Alle, die durch den geplanten Wohnungsbau ihren Kleingarten verlieren, müssen eine Ersatzparzelle erhalten. Die steht Kleingärtnern in Hamburg gesetzlich zu. Der Ersatz wird allerdings durch sogenannte Nachverdichtung geschaffen.
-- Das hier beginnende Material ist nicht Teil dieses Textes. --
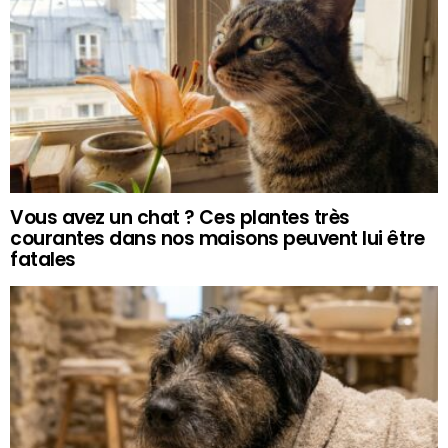
Vous avez un chat ? Ces plantes très
courantes dans nos maisons peuvent lui être
fatales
Und die hält Benny Rimmler für fatal:
"Das System funktioniert folgendermaßen: Bestehende Parzellen werden geteilt, das heißt, aus einer Parzelle werden zwei gemacht, aus 100 werden 200 oder auch mal 300, je nach Größe."
Rimmler hat mit Gleichgesinnten die "Schreberrebellen" gegründet, weil er seine Interessen durch den herkömmlichen Kleingartenverband nicht vertreten sah. Im Fall von Diekmoor hieße die Nachverdichtung: In den umliegenden Gartenkolonien, die bestehen bleiben, sollen die Parzellen neu aufgeteilt und verkleinert werden. Wer seinen bisherigen Garten verliert, soll dort eine neue, kleinere Parzelle als Ersatz erhalten.
"Das ist die Ursache, warum die Zahl der Parzellen in Hamburg gleichbleibt, die Fläche aber jedes Jahr um 20 Fußballfelder zurückgeht."
Benny Rimmler von den Schreberrebellen und die Aktivisten im Diekmoor halten das für Etikettenschwindel. Sie wollen weiter dafür kämpfen, dass nicht nur die Parzellen gezählt werden, sondern auch das Grün erhalten bleibt, das die Kleingärten in ihren Augen so wertvoll macht.